Cutler: [laughs] You know, it’s like any other relationship. You earn someone’s trust by being trustworthy. It sounds relatively simple, but it was being who we say we are. When I say it’s going to be this person with a mike, our footprint will be small, that we’ll never hang a light and there will be no cables or trucks, and that when you ask us to stop shooting, we’re going to stop?
If we’re good at our jobs, the second you ask us, we’ll try to stop 10 minutes before. You do those things, and it’s amazing. It builds the relationship. When you hear what they need, and you earn that trust, it makes them want to give themselves over to the project more fully. It’s like the deepening of any relationship, the romance at the beginning is one thing, and then there are bumps in the road. Then it starts to develop the kind of muscularity of a long-term relationship. That’s the kind of dynamic we pursue.
AF: Can you talk about that first meeting with Billie and her family and what you could do with the hours of archival footage you received?
Cutler: We probably had about 200 hours of home footage and 800 hours of our own footage that our story producer Jonathan Ruane went through. There was one conversation, and that conversation was the day we met.
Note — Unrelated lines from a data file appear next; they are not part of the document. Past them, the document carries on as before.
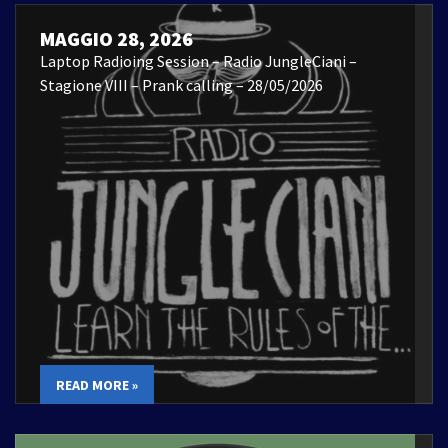
MAGGIO 28, 2026
Laptop Radioing Session – Radio JungleCiani –
Stagione VIII – Prank calling – 28/05/2026
READ MORE »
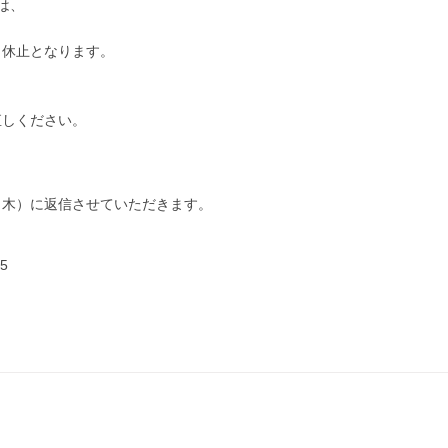
は、
、休止となります。
、
直しください。
（木）に返信させていただきます。
5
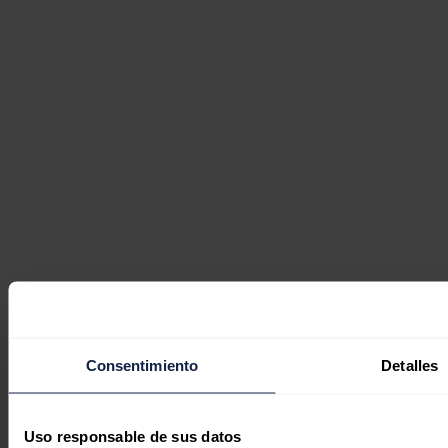
Consentimiento
Detalles
Uso responsable de sus datos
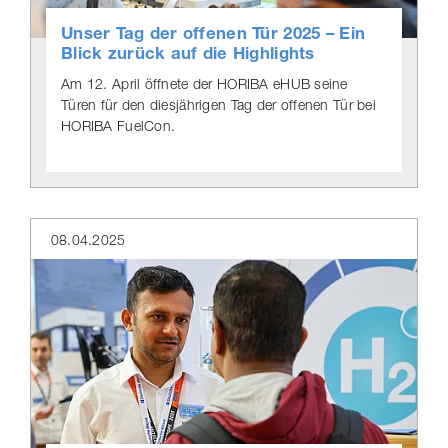
Unser Tag der offenen Tür 2025 – Ein
Blick zurück auf die High­lights
Am 12. April öffnete der HORIBA eHUB seine
Türen für den diesjährigen Tag der offenen Tür bei
HORIBA FuelCon.
08.04.2025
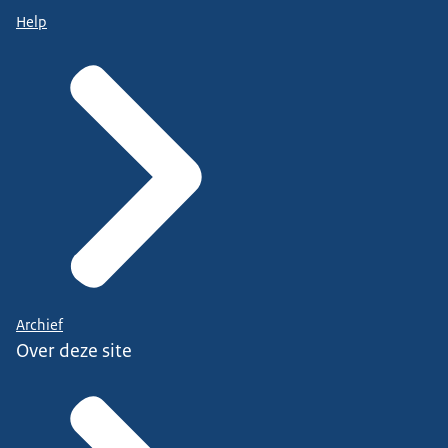
Help
Archief
Over deze site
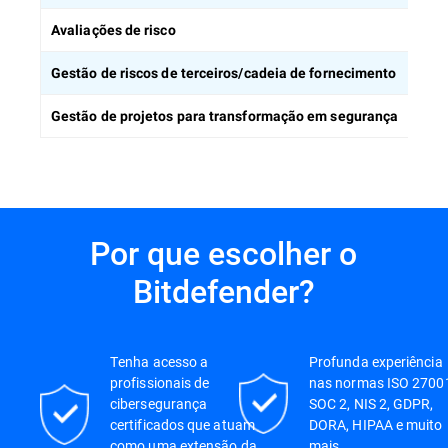
Avaliações de risco
Gestão de riscos de terceiros/cadeia de fornecimento
Gestão de projetos para transformação em segurança
Por que escolher o
Bitdefender?
Tenha acesso a
Profunda experiência
profissionais de
nas normas ISO 2700
cibersegurança
SOC 2, NIS 2, GDPR,
certificados que atuam
DORA, HIPAA e muito
como uma extensão da
mais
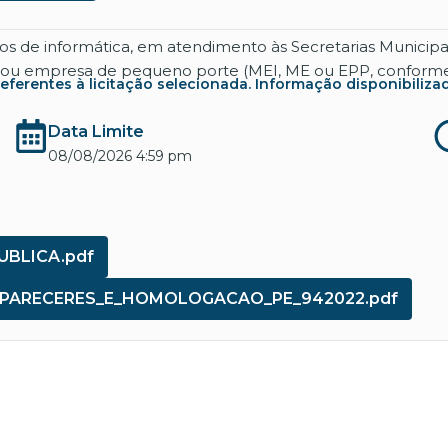
 de informática, em atendimento às Secretarias Municipai
ou empresa de pequeno porte (MEI, ME ou EPP, conforme ar
rentes à licitação selecionada. Informação disponibilizada co
Data Limite
08/08/2026 4:59 pm
UBLICA.pdf
O_PARECERES_E_HOMOLOGACAO_PE_942022.pdf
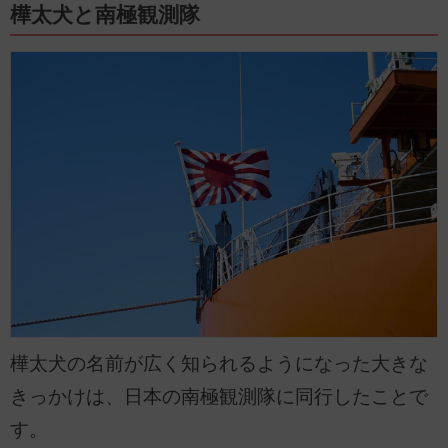
樺太犬と南極観測隊
樺太犬の名前が広く知られるようになった大きな
きっかけは、日本の南極観測隊に同行したことで
す。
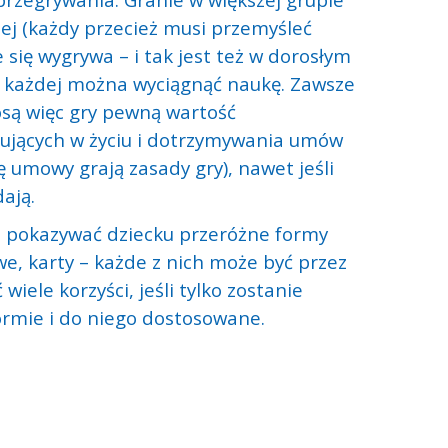
ej (każdy przecież musi przemyśleć
 się wygrywa – i tak jest też w dorosłym
a z każdej można wyciągnąć naukę. Zawsze
osą więc gry pewną wartość
ujących w życiu i dotrzymywania umów
ę umowy grają zasady gry), nawet jeśli
ają.
 pokazywać dziecku przeróżne formy
we, karty – każde z nich może być przez
wiele korzyści, jeśli tylko zostanie
rmie i do niego dostosowane.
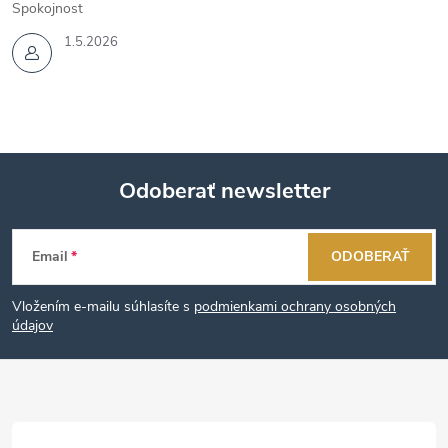
Spokojnost
1.5.2026
Odoberať newsletter
Z
Email
ODOBERAŤ
á
Vložením e-mailu súhlasíte s
podmienkami ochrany osobných
p
údajov
ä
t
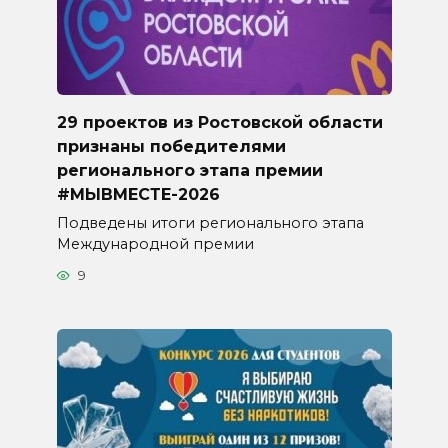
29 проектов из Ростовской области
признаны победителями
регионального этапа премии
#МЫВМЕСТЕ-2026
Подведены итоги регионального этапа
Международной премии
9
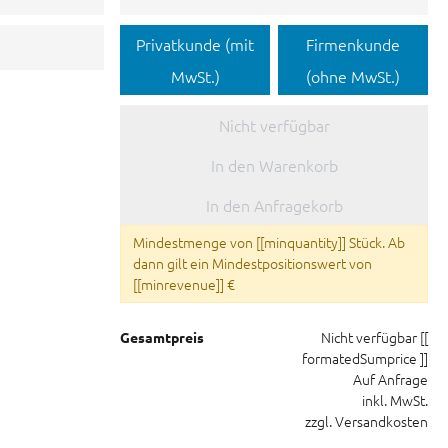
Privatkunde (mit
Firmenkunde
MwSt.)
(ohne MwSt.)
Nicht verfügbar
In den Warenkorb
In den Anfragekorb
Mindestmenge von [[minquantity]] Stück. Ab
dann gilt ein Mindestpositionswert von
[[minrevenue]] €
Nicht verfügbar
[[
Gesamtpreis
formatedSumprice ]]
Auf Anfrage
inkl. MwSt.
zzgl. Versandkosten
It was a conversation I have with all people, and one I actually had this morning with somebody I’m talking to about making a film with, and that is that I need to have final cut.
The reason is that we’re about to spend a year shooting and a year editing, and a year getting the film out into the world. I want that film to be a film that people take seriously, and I don’t want to ask you to spend three years doing something that isn’t taken seriously. I’ve been down that path before.
I said that to Billie and her family, and they embraced it. There was no more discussion. For all of Billie’s control over every aspect of her business, art, life, image, and product line, she never endeavored to take control of the film. You see her showing us things that she wouldn’t have shown us initially, most specifically the contents of her notebook wall in her bedroom. They’re deeply personal things to Billie that she chose to reveal late in the process.
AF: The film is so intimate in stages and becomes grandiose along with Billie’s success. How did you decide what to include and what would remain in the editing room?
Cutler: The film is epic, very specific, and intimate by design. We didn’t talk about things like what would people think? Every movie tells you how long it wants to be. You get to the point where there’s this film that’s two hours and twenty minutes long, and there’s a two-hour and sixteen-minute version that starts to fall apart.
I don’t believe that the film would benefit at any moment from less. I think of it as a full meal. A gratifying comment I’ve gotten frequently through the process has been that people watch it, and when it’s over, they’re surprised that two hours and twenty minutes have flown by. Time is subjective, and I think viewers get caught up in the story, and they’re on the ride.